BEGIN

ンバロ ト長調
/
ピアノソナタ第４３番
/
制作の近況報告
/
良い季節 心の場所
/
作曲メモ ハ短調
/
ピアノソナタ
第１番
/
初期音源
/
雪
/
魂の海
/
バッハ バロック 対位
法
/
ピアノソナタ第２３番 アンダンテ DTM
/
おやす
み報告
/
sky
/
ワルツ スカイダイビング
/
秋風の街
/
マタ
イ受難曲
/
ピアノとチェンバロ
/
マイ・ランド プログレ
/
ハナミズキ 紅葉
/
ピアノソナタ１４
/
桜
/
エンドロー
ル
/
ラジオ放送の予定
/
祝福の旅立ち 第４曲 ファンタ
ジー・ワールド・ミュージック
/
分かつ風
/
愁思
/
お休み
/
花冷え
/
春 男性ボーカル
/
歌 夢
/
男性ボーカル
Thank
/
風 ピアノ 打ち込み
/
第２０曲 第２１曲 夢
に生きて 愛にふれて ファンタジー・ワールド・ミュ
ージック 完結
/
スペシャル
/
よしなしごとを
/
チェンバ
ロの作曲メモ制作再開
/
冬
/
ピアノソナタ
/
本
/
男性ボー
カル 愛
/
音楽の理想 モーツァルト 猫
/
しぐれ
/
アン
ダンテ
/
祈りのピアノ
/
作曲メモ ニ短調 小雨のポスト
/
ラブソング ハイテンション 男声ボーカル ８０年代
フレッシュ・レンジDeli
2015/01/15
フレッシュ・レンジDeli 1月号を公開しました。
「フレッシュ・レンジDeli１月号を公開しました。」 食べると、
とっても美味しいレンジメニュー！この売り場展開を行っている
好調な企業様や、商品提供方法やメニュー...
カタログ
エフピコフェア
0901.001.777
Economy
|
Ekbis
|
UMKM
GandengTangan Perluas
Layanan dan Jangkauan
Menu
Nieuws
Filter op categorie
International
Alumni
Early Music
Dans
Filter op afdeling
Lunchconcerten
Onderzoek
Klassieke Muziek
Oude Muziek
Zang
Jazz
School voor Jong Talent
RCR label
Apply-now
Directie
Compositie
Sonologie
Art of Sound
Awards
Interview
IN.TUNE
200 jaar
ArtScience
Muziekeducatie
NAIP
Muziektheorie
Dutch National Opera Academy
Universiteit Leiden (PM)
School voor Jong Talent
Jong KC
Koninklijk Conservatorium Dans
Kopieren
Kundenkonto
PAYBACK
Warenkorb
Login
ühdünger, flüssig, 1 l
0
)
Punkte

END

> Task details:
Among the records above, determine how many lines contain "Dans", then report the number only.

> Answer:
2